Ex Ante or Ex Post? Risk, Hedging and Prudence in the Restructured Power Business

Sat Apr 01 15:24:38 EST 2006
By Dr. Jeff D. Makholm and Eugene Meehan with Professor Julia Sullivan of Georgetown University

The unstable behavior of natural gas prices over the last few years has caused great anxiety for consumers, utilities, and their regulators. Aggravating the effect of high gas prices is the fact that the electric utility industry has become increasingly dependent upon gas-fired generation, which has become the marginal source of power in most regions of the country. Gas-fired generation also has increasingly served baseload demand for electricity, affecting both peak and off-peak electricity prices. Thus, higher gas prices mean not only higher gas bills, but also higher electricity bills.

Under traditional regulatory pricing procedures, the price of retail gas and power corresponds to the utility's cost of service, which means that prudently incurred fuel and purchased power costs are recovered from retail customers.
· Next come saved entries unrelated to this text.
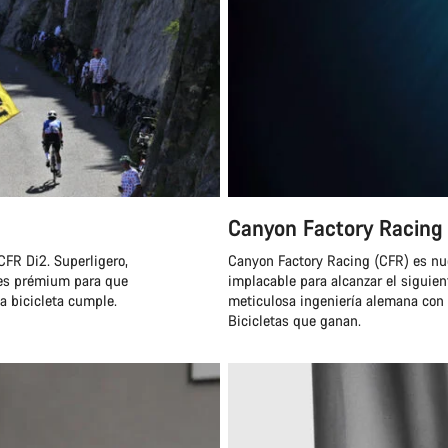
Canyon Factory Racing
FR Di2. Superligero,
Canyon Factory Racing (CFR) es nu
tes prémium para que
implacable para alcanzar el siguie
a bicicleta cumple.
meticulosa ingeniería alemana con 
Bicicletas que ganan.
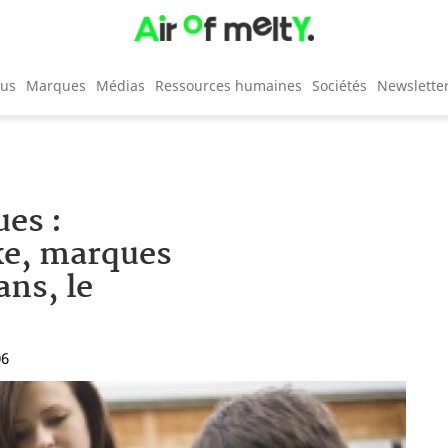
cus
Marques
Médias
Ressources humaines
Sociétés
Newslette
ues :
ke, marques
ans, le
06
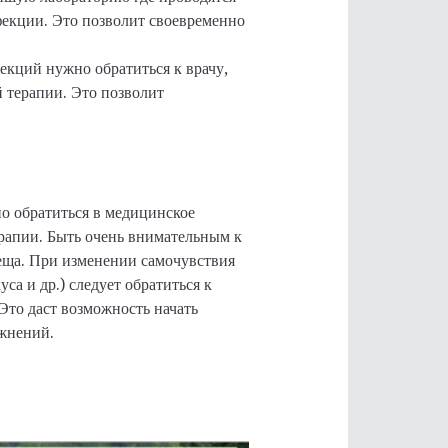
екции. Это позволит своевременно
екций нужно обратиться к врачу,
 терапии. Это позволит
но обратиться в медицинское
рапии. Быть очень внимательным к
леща. При изменении самочувствия
са и др.) следует обратиться к
Это даст возможность начать
ожнений.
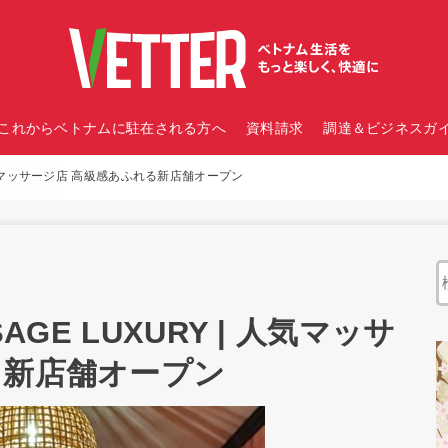
これからベトナムに駐在される方へ
資料請求
調達＆ビジネスガイ
| 人気マッサージ店 高級感あふれる新店舗オープン
AGE LUXURY | 人気マッサ
る新店舗オープン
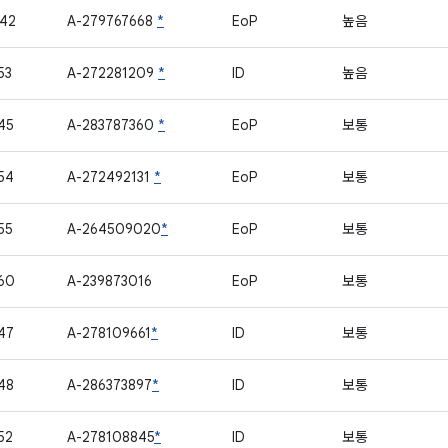
42
A-279767668
*
EoP
높음
53
A-272281209
*
ID
높음
45
A-283787360
*
EoP
보통
54
A-272492131
*
EoP
보통
55
A-264509020
*
EoP
보통
60
A-239873016
EoP
보통
47
A-278109661
*
ID
보통
48
A-286373897
*
ID
보통
52
A-278108845
*
ID
보통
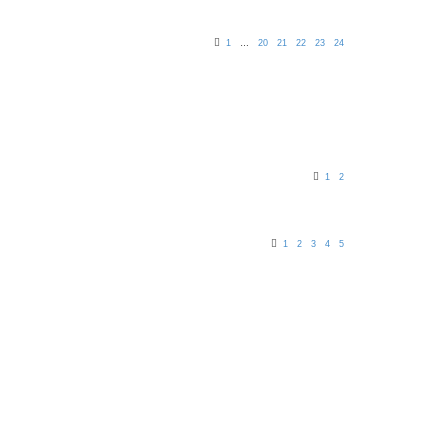
1
…
20
21
22
23
24
1
2
1
2
3
4
5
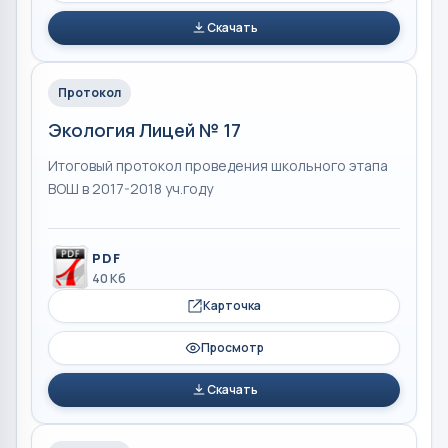
Скачать
Протокол
Экология Лицей № 17
Итоговый протокол проведения школьного этапа
ВОШ в 2017-2018 уч.году
PDF
40 Кб
Карточка
Просмотр
Скачать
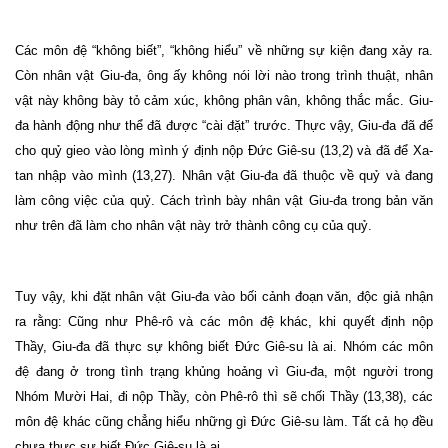
Các môn đệ “không biết”, “không hiểu” về những sự kiện đang xảy ra.
Còn nhân vật Giu-đa, ông ấy không nói lời nào trong trình thuật, nhân
vật này không bày tỏ cảm xúc, không phân vân, không thắc mắc. Giu-
đa hành động như thể đã được “cài đặt” trước. Thực vậy, Giu-đa đã để
cho quỷ gieo vào lòng mình ý định nộp Đức Giê-su (13,2) và đã để Xa-
tan nhập vào mình (13,27). Nhân vật Giu-đa đã thuộc về quỷ và đang
làm công việc của quỷ. Cách trình bày nhân vật Giu-đa trong bản văn
như trên đã làm cho nhân vật này trở thành công cụ của quỷ.
Tuy vậy, khi đặt nhân vật Giu-đa vào bối cảnh đoạn văn, độc giả nhận
ra rằng: Cũng như Phê-rô và các môn đệ khác, khi quyết định nộp
Thầy, Giu-đa đã thực sự không biết Đức Giê-su là ai. Nhóm các môn
đệ đang ở trong tình trạng khủng hoảng vì Giu-đa, một người trong
Nhóm Mười Hai, đi nộp Thầy, còn Phê-rô thì sẽ chối Thầy (13,38), các
môn đệ khác cũng chẳng hiểu những gì Đức Giê-su làm. Tất cả họ đều
chưa thực sự biết Đức Giê-su là ai.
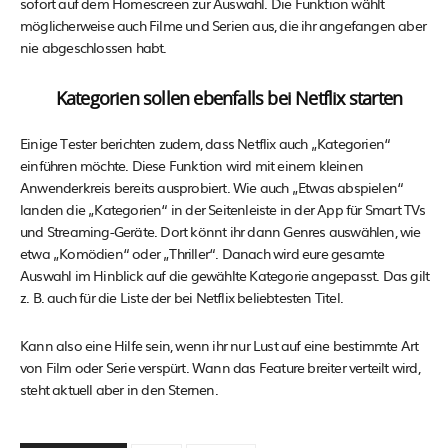
sofort auf dem Homescreen zur Auswahl. Die Funktion wählt
möglicherweise auch Filme und Serien aus, die ihr angefangen aber
nie abgeschlossen habt.
Kategorien sollen ebenfalls bei Netflix starten
Einige Tester berichten zudem, dass Netflix auch „Kategorien“
einführen möchte. Diese Funktion wird mit einem kleinen
Anwenderkreis bereits ausprobiert. Wie auch „Etwas abspielen“
landen die „Kategorien“ in der Seitenleiste in der App für Smart TVs
und Streaming-Geräte. Dort könnt ihr dann Genres auswählen, wie
etwa „Komödien“ oder „Thriller“. Danach wird eure gesamte
Auswahl im Hinblick auf die gewählte Kategorie angepasst. Das gilt
z. B. auch für die Liste der bei Netflix beliebtesten Titel.
Kann also eine Hilfe sein, wenn ihr nur Lust auf eine bestimmte Art
von Film oder Serie verspürt. Wann das Feature breiter verteilt wird,
steht aktuell aber in den Sternen.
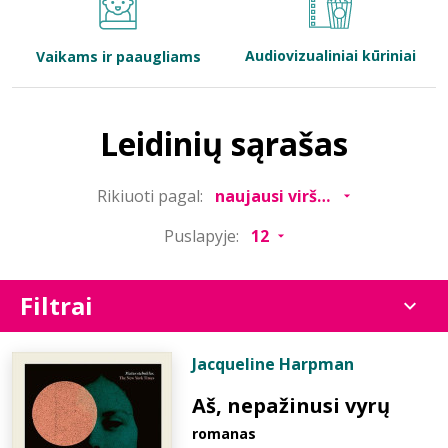
Bibliotekoms
Audiovizualiniai kūriniai
Vaikams ir paaugliams
D.U.K.
Leidinių sąrašas
+370 667 80 541
Rikiuoti pagal:
info@elvislab.lt
Puslapyje:
Filtrai
Jacqueline Harpman
Aš, nepažinusi vyrų
romanas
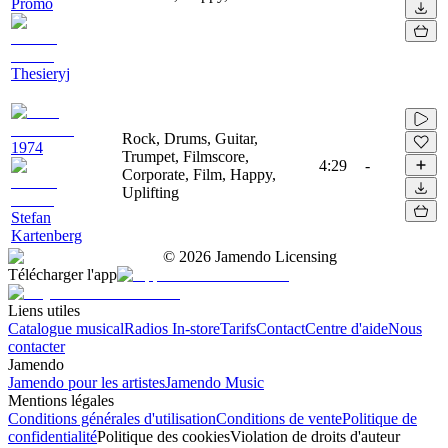
Promo
Thesieryj
Rock, Drums, Guitar,
1974
Trumpet, Filmscore,
4:29
-
Corporate, Film, Happy,
Uplifting
Stefan
Kartenberg
©
2026
Jamendo Licensing
Télécharger l'app
Liens utiles
Catalogue musical
Radios In-store
Tarifs
Contact
Centre d'aide
Nous
contacter
Jamendo
Jamendo pour les artistes
Jamendo Music
Mentions légales
Conditions générales d'utilisation
Conditions de vente
Politique de
confidentialité
Politique des cookies
Violation de droits d'auteur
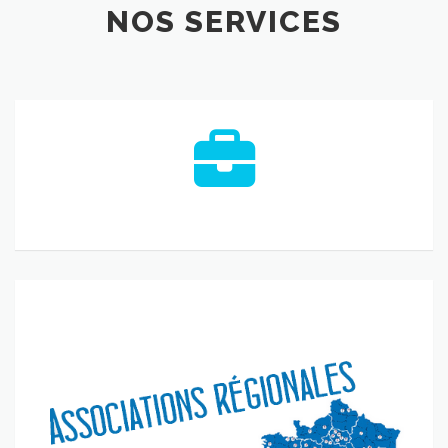
NOS SERVICES
Les
associations
régionales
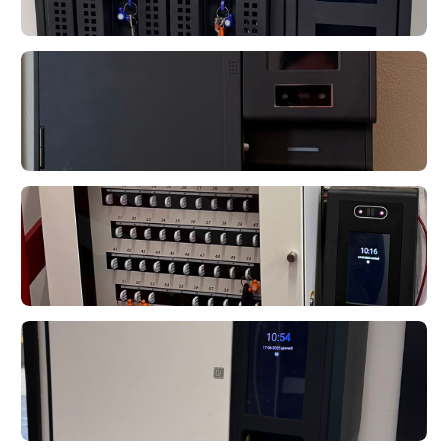
ProLine 14+
KeyMaster
Junior S
KeyMaster
ProLine 70
KeyMaster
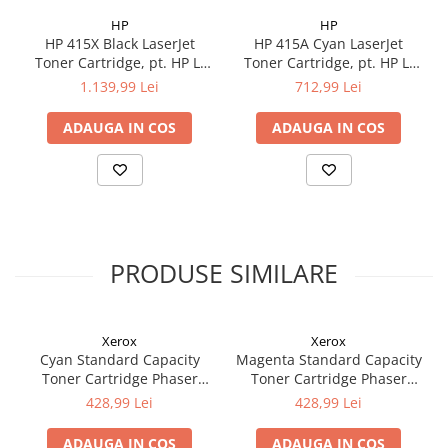
HP
HP
HP 415X Black LaserJet
HP 415A Cyan LaserJet
Toner Cartridge, pt. HP LJ
Toner Cartridge, pt. HP LJ
M454, M479; cap. 7.5k pag
M454, M479; cap. 2.1k pag
1.139,99 Lei
712,99 Lei
ADAUGA IN COS
ADAUGA IN COS
PRODUSE SIMILARE
Xerox
Xerox
Cyan Standard Capacity
Magenta Standard Capacity
Toner Cartridge Phaser
Toner Cartridge Phaser
6510/WorkCentre 6515
6510/WorkCentre 6515
428,99 Lei
428,99 Lei
ADAUGA IN COS
ADAUGA IN COS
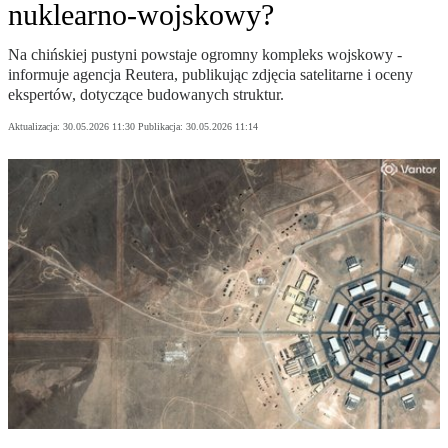
nuklearno-wojskowy?
Na chińskiej pustyni powstaje ogromny kompleks wojskowy -
informuje agencja Reutera, publikując zdjęcia satelitarne i oceny
ekspertów, dotyczące budowanych struktur.
Aktualizacja:
30.05.2026 11:30
Publikacja:
30.05.2026 11:14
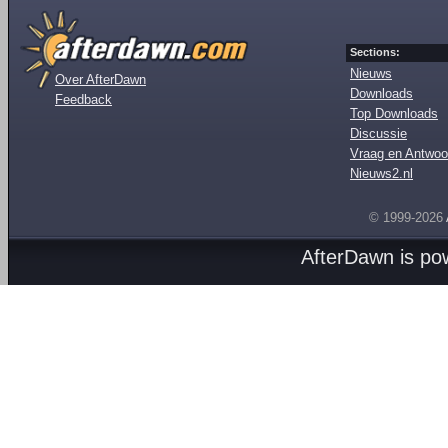
Sections:
Nieuws
Over AfterDawn
Downloads
Feedback
Top Downloads
Discussie
Vraag en Antwoo
Nieuws2.nl
© 1999-2026
AfterDawn is p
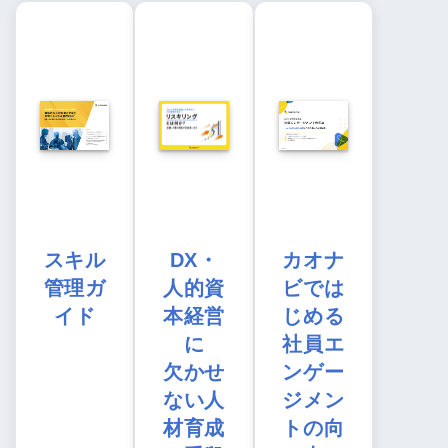
スキル
DX・
カオナ
管理ガ
人的資
ビでは
イド
本経営
じめる
に
社員エ
欠かせ
ンゲー
ない人
ジメン
材育成
トの向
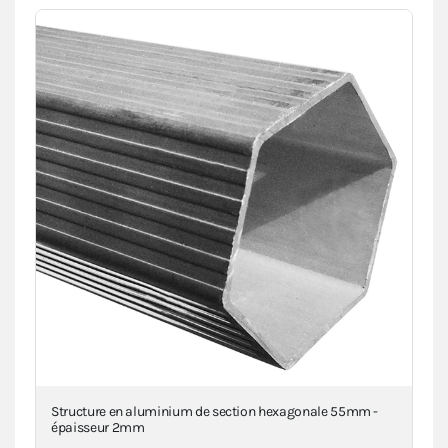
a
Structure en aluminium de section hexagonale 55mm -
Pi
épaisseur 2mm
VIE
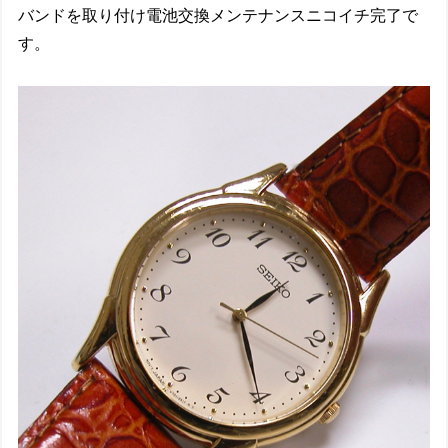
バンドを取り付け電池交換メンテナンスニコイチ完了で
す。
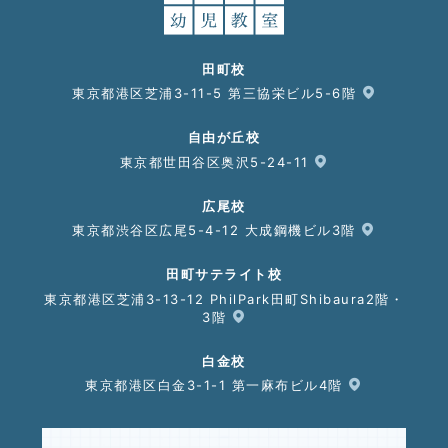
田町校
東京都港区芝浦3-11-5 第三協栄ビル5-6階
自由が丘校
東京都世田谷区奥沢5-24-11
広尾校
東京都渋谷区広尾5-4-12 大成鋼機ビル3階
田町サテライト校
東京都港区芝浦3-13-12 PhilPark田町Shibaura2階・
3階
白金校
東京都港区白金3-1-1 第一麻布ビル4階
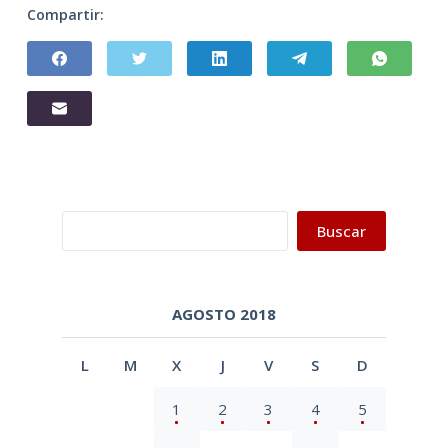
Compartir:
Buscar
Buscar
AGOSTO 2018
L
M
X
J
V
S
D
1
2
3
4
5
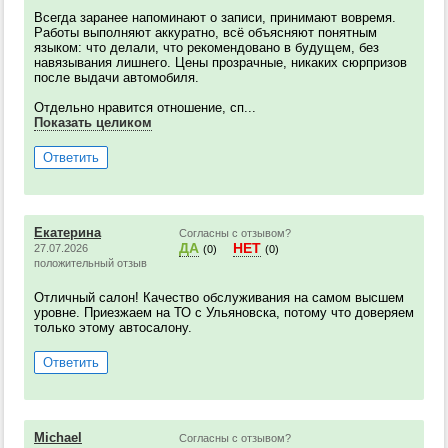
Всегда заранее напоминают о записи, принимают вовремя.
Работы выполняют аккуратно, всё объясняют понятным
языком: что делали, что рекомендовано в будущем, без
навязывания лишнего. Цены прозрачные, никаких сюрпризов
после выдачи автомобиля.
Отдельно нравится отношение, сп...
Показать целиком
Ответить
Екатерина
Согласны с отзывом?
ДА
НЕТ
27.07.2026
(0)
(0)
положительный отзыв
Отличный салон! Качество обслуживания на самом высшем
уровне. Приезжаем на ТО с Ульяновска, потому что доверяем
только этому автосалону.
Ответить
Michael
Согласны с отзывом?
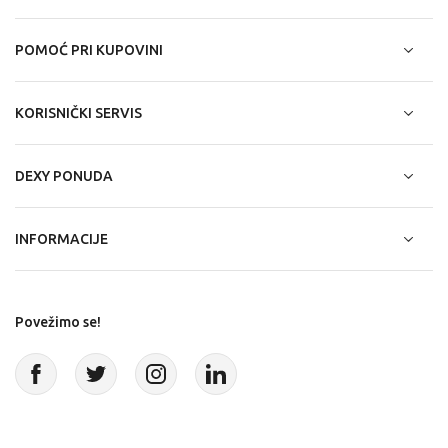
POMOĆ PRI KUPOVINI
KORISNIČKI SERVIS
DEXY PONUDA
INFORMACIJE
Povežimo se!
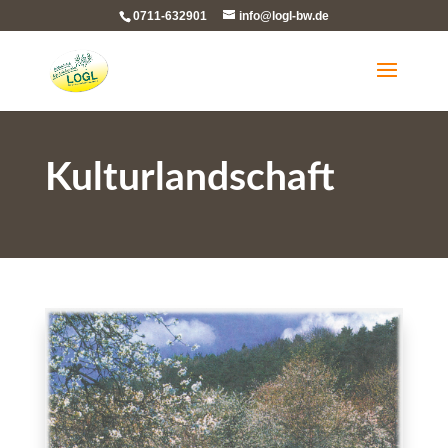
0711-632901
info@logl-bw.de
Kulturlandschaft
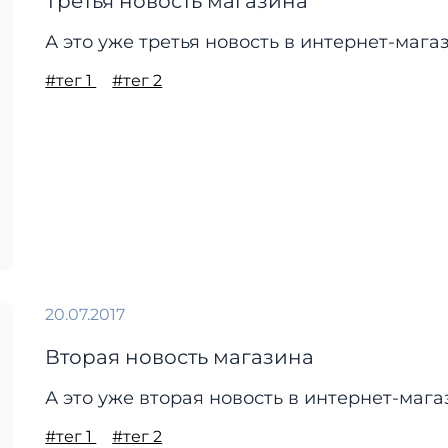
Третья новость магазина
А это уже третья новость в интернет-мага
#тег 1
#тег 2
20.07.2017
Вторая новость магазина
А это уже вторая новость в интернет-мага
#тег 1
#тег 2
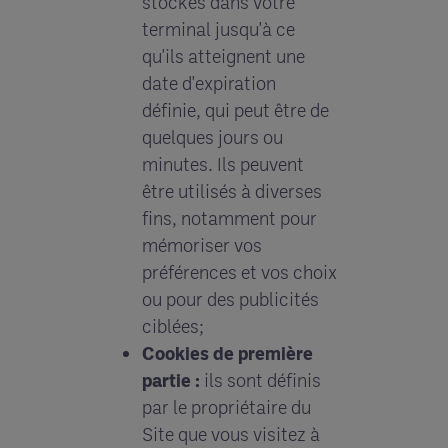
stockés dans votre
terminal jusqu'à ce
qu'ils atteignent une
date d'expiration
définie, qui peut être de
quelques jours ou
minutes. Ils peuvent
être utilisés à diverses
fins, notamment pour
mémoriser vos
préférences et vos choix
ou pour des publicités
ciblées;
Cookies de première
partie :
ils sont définis
par le propriétaire du
Site que vous visitez à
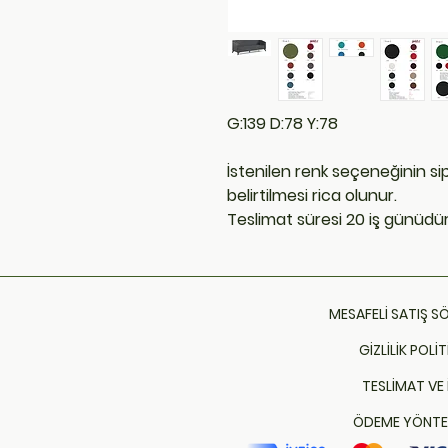
G:139 D:78 Y:78
İstenilen renk seçeneğinin s
belirtilmesi rica olunur.
Teslimat süresi 20 iş günüdür
MESAFELİ SATIŞ S
GİZLİLİK POLİT
TESLİMAT VE 
ÖDEME YÖNTE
Depending upon a state's interpretation and application of the prudence standard, regulators can and sometimes do deprive utilities of full recovery of their actual costs on the ground that those costs were not reasonable and reflective of prudent management. However, the standard for imposing such a disallowance is high and expenditures that meet the reasonableness standard in good faith should rarely be disallowed.

In the context of prudence reviews, hedging activities have presented a major challenge for state commissions, which have had to address difficult questions involving (1) whether retail customers want price stability, (2) the kind and degree of hedging that should be executed in order to provide the price stability that consumers want, and (3) how much consumers are willing to pay for the price stability that hedging instruments can provide. In this article from The Electricity Journal, NERA Senior Vice Presidents Dr. Jeff D. Makholm and Gene Meehan and Professor Julia Sullivan of Georgetown University suggest a critical need for regulators to establish clear ex ante guidelines for utility hedging in deregulated energy markets. The authors also provide guidance to utilities that, in the absence of clear ex ante guidance, must navigate the treacherous waters ahead.